Quand Kiera ouvrit la bouche, Soren avala son café de travers. Il toussa à plusieurs reprises, ignorant autant que possible les regards réprobateurs qui se posaient sur sa nuque. Pourquoi fallait-il toujours que Kiera en remette une couche ? Il se racla la gorge, jeta un regard contrarié à la jeune femme, avant de boire – doucement – une gorgée de café. « Bref. » siffla-t-il du tac-au-tac, tout en espérant que les curieux retourneraient à leurs affaires. Mais c’était peine perdue.
Kiera termina son petit-déjeuner avant que Soren n’ait trouvé la force de quitter sa chaise. Il attendit que son acolyte quitte la salle de repas pour prendre son courage à deux mains, et se lever. Il grimaça et réprima un grognement, tout en faisant comme s’il n’avait pas remarqué les regards insistants qui se posaient sur lui. Il soupira, agacé, et traina son corps endolori. Il piocha généreusement dans le buffet – brioche encore chaude, œufs brouillés et saucisses fumées – avant de reprendre un café. Il regagna sa place avec une grimace, puis mangea avant appétit. Il songea brièvement à la route, qui ressemblait désormais à une traversée des enfers. Entre ses courbatures et les restes de blessures, il redoutait déjà le moment où il devrait marcher. Si on maintient une bonne cadence, lui avait répliqué Kiera… Soren songea que, dans son état, ils n’étaient pas certains d’atteindre la ville. Toutefois, l’idée d’une nuit à la belle étoile – loin d’un lit confortable – lui tira une grimace.

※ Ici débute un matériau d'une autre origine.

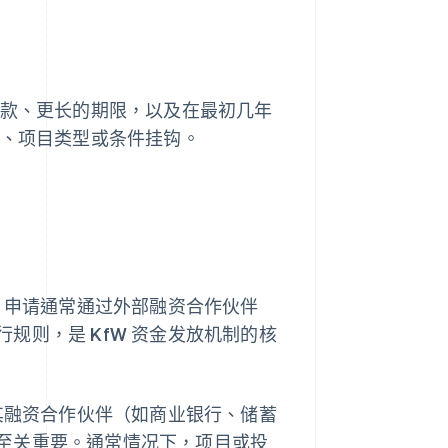
条款、更长的期限，以及在最初几年
途、项目类型或条件挂钩。
反，申请通常通过外部融资合作伙伴
规则，是 KfW 资金发放机制的核
向其融资合作伙伴（如商业银行、储蓄
至关重要。通常情况下，项目或投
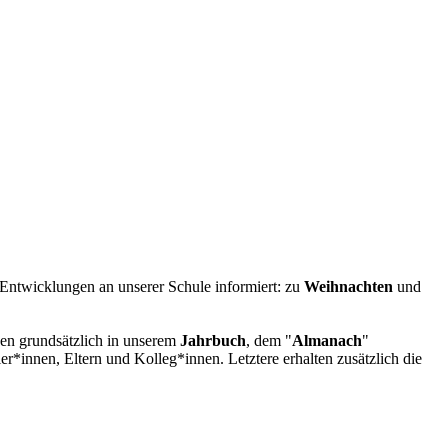
e Entwicklungen an unserer Schule informiert: zu
Weihnachten
und
ssen grundsätzlich in unserem
Jahrbuch
, dem "
Almanach
"
er*innen, Eltern und Kolleg*innen. Letztere erhalten zusätzlich die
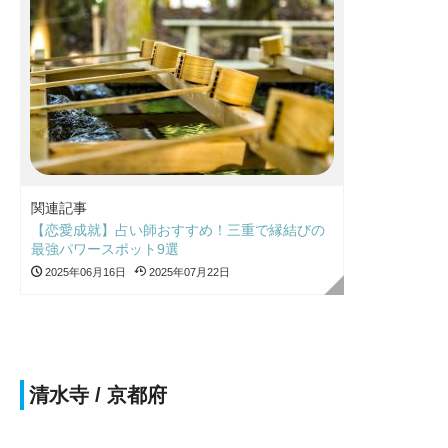
関連記事
【恋愛成就】占い師おすすめ！三重で縁結びの
最強パワースポット9選
2025年06月16日
2025年07月22日
清水寺 / 京都府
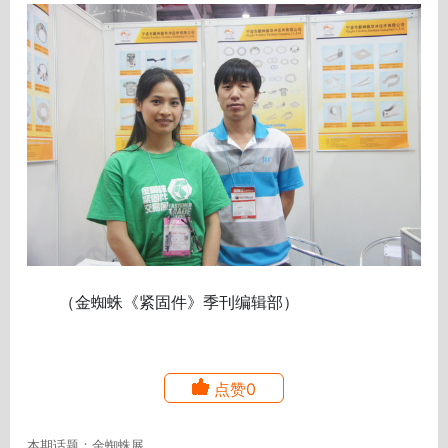
（金蜘蛛《紧固件》季刊编辑部）
点赞0
本期话题：金蜘蛛展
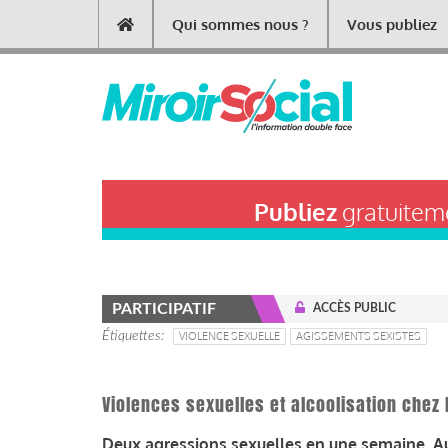
Aller
Qui sommes nous ?
Vous publiez
Main
au
contenu
navigation
principal
Publiez
gratuiteme
PARTICIPATIF
ACCÈS PUBLIC
Étiquettes
VIOLENCE SEXUELLE
AGISSEMENTS SEXISTES
Violences sexuelles et alcoolisation chez 
Deux agressions sexuelles en une semaine. A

Son repas terminé, Soren se résigna à aller acheter un matériel de soin à l’auberge. Il espéra ne pas tomber nez-à-nez avec Kiera, et pour son plus grand soulagement, il ne croisa pas son chemin. Il dépensa une jolie somme en bandages, baumes, onguents, herbes et médicaments. La jeune vendeuse lui épargna tout commentaire, et Soren lui en fut reconnaissant. Il regagna finalement la chambre, attrapa ses affaires, et trouva un endroit où s’isoler. Soren retira son haut, et appliqua méthodiquement un mélange d’herbes et d’onguent sur les bandages de tissu. Il enroula le tissu autour de son torse , pestant de temps à autre. Il savait que sa magie aurait probablement un effet sur la douleur, mais il savait également que ce ne serait pas suffisant. La bande de tissu lui échappa des mains, et Soren posa son regard sur sa paume ouverte. Malgré lui, les paroles du priant d’Ixion s’immiscèrent dans son esprit. Soren inspira profondément. Puis, il attrapa son épée. Kiera ne lui repprocherait pas un petit quart d’heure de retard. Ou tout du moins, pas plus que d’habitude.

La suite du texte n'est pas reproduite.